§ **AIM OF THE EXERCISE**
Work out how many lines of the material contain the string "local"; the answer is that number only.

___ INFORMATION SHOWN

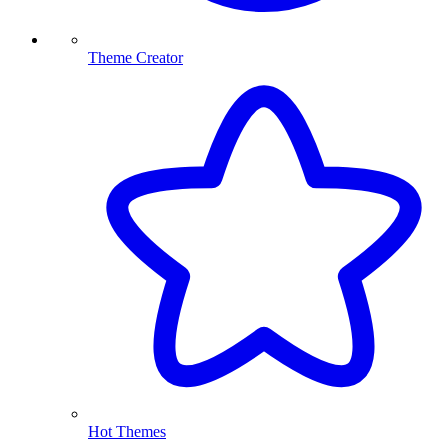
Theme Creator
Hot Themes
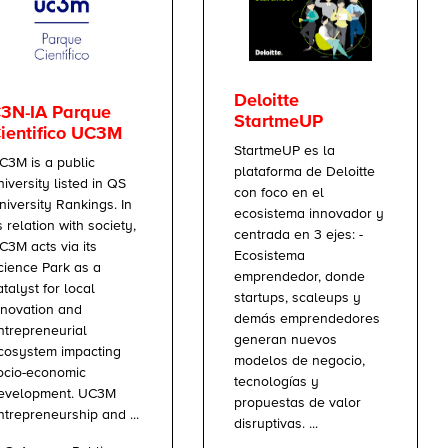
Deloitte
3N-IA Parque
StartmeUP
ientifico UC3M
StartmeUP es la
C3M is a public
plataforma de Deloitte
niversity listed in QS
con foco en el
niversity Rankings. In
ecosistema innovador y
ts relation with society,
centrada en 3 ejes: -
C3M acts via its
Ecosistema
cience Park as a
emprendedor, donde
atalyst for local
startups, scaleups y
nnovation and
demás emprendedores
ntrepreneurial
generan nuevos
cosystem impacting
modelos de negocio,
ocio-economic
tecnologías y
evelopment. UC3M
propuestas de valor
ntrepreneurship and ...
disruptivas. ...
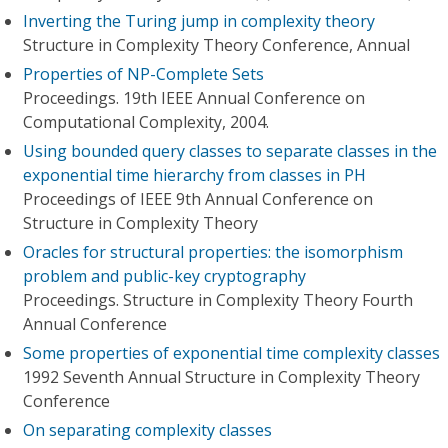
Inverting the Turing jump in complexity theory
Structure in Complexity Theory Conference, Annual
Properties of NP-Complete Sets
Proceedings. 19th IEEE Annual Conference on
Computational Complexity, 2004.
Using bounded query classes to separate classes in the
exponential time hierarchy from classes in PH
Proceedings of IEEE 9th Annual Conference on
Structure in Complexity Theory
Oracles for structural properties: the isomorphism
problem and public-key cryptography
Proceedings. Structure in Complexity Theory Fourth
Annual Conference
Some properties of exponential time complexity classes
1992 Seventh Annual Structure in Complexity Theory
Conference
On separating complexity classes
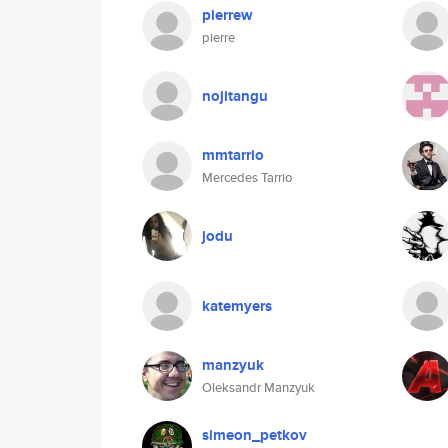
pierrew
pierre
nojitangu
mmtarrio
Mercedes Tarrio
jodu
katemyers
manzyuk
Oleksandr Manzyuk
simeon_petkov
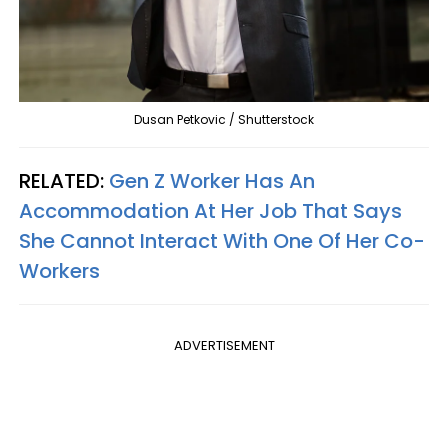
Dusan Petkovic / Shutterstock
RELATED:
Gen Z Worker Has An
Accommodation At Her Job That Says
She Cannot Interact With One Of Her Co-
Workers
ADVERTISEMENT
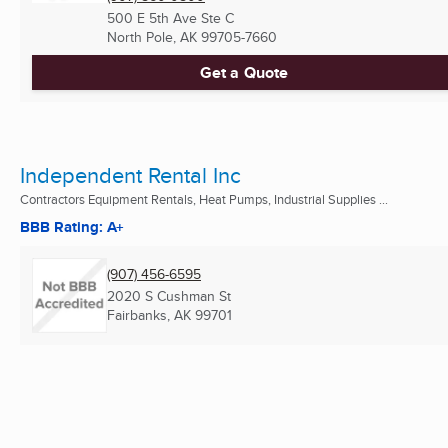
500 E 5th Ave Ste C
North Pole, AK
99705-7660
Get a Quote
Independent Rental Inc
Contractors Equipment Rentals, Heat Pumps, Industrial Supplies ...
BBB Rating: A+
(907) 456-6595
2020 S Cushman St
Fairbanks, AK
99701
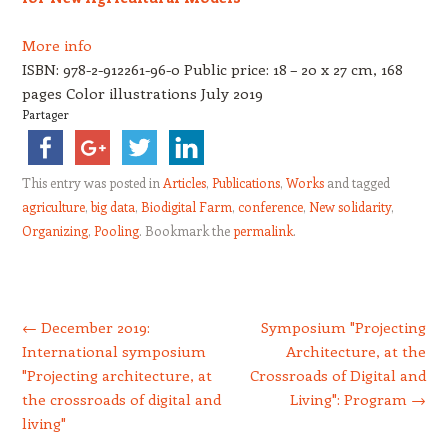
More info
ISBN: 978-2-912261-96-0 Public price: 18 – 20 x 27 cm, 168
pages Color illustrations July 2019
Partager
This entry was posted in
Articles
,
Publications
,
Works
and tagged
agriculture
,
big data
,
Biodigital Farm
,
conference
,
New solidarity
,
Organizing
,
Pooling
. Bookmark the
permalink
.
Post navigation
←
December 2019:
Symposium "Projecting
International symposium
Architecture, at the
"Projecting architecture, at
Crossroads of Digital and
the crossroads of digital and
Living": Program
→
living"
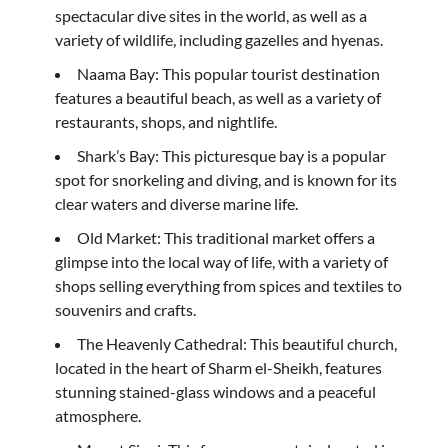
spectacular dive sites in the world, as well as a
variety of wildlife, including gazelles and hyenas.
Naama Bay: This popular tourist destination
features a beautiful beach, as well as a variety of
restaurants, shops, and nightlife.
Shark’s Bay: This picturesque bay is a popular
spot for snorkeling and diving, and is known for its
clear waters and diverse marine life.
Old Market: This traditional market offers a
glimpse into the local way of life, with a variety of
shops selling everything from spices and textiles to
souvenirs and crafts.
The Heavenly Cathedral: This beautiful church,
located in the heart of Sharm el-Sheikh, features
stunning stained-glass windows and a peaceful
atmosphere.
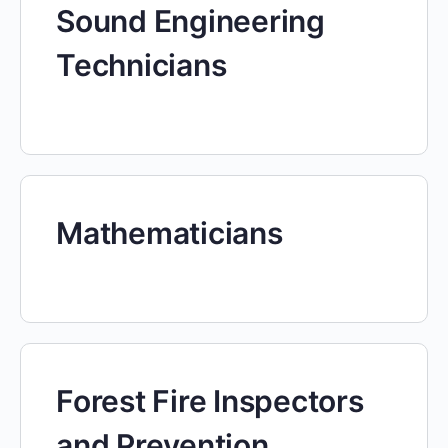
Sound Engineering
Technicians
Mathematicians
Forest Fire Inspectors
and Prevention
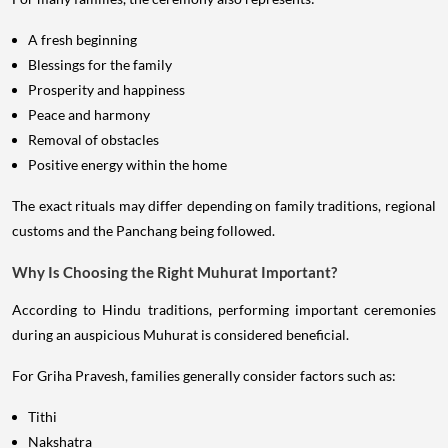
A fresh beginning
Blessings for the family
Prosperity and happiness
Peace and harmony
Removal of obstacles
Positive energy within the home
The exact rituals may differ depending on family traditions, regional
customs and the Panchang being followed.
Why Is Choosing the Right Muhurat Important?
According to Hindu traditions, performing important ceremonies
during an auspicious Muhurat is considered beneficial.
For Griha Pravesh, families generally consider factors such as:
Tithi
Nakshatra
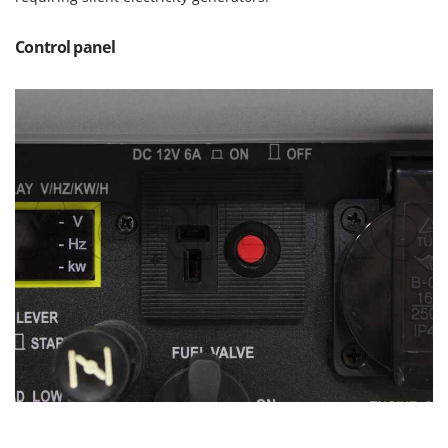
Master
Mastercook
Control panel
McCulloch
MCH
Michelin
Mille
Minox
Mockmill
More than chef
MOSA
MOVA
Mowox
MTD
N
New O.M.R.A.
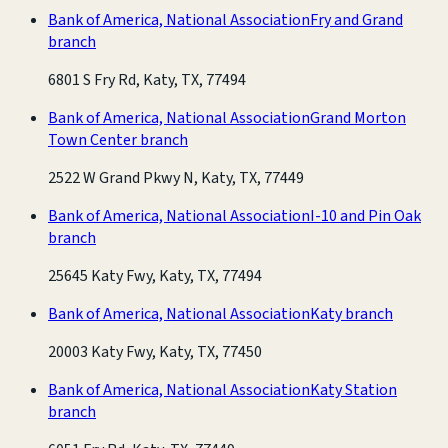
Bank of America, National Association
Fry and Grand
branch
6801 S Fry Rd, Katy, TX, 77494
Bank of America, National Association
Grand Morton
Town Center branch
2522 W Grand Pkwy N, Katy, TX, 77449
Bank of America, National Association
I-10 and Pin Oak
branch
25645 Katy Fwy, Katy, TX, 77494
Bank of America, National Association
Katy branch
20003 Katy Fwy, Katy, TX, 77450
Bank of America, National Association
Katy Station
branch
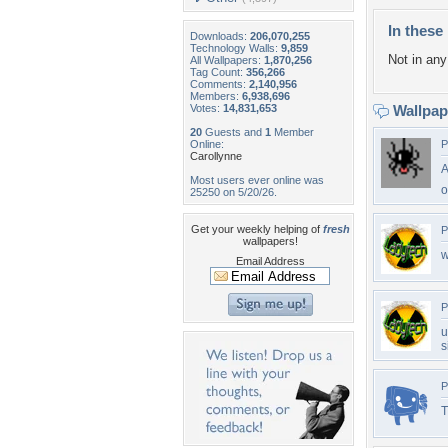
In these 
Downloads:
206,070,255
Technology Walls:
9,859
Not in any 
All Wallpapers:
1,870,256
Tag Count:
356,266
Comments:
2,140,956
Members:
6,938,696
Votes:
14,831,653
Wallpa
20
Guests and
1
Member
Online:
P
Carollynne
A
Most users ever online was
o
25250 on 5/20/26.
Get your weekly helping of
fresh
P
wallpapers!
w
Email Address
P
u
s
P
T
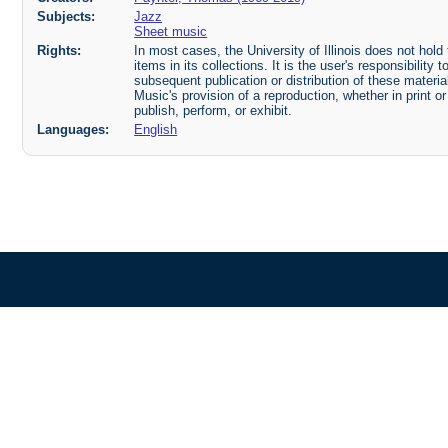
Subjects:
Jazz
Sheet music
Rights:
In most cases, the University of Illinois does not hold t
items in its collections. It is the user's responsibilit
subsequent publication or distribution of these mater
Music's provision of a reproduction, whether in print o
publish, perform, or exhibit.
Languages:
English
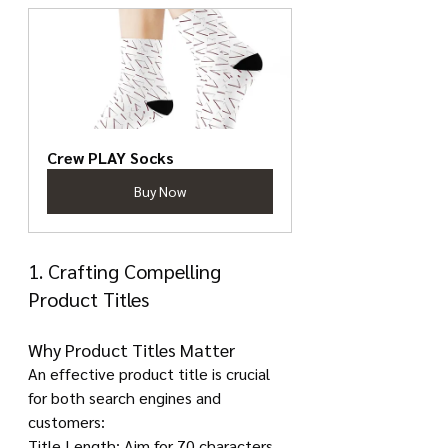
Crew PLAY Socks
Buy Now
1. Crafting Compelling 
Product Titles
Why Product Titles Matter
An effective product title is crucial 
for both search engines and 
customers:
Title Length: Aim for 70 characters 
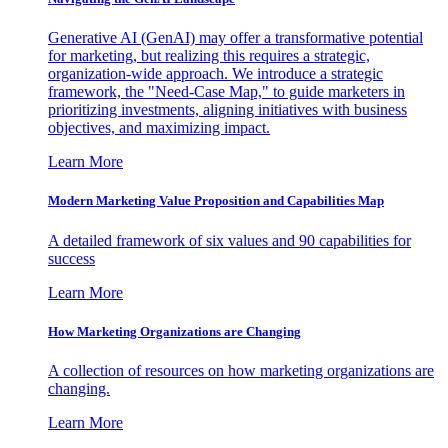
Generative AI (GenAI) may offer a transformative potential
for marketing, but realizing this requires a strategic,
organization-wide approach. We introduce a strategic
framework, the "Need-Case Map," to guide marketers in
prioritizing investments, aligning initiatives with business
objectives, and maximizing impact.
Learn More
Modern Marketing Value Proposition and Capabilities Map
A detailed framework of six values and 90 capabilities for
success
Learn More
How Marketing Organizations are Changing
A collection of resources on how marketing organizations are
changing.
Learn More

______

§ **FINISHED EXERCISE**
2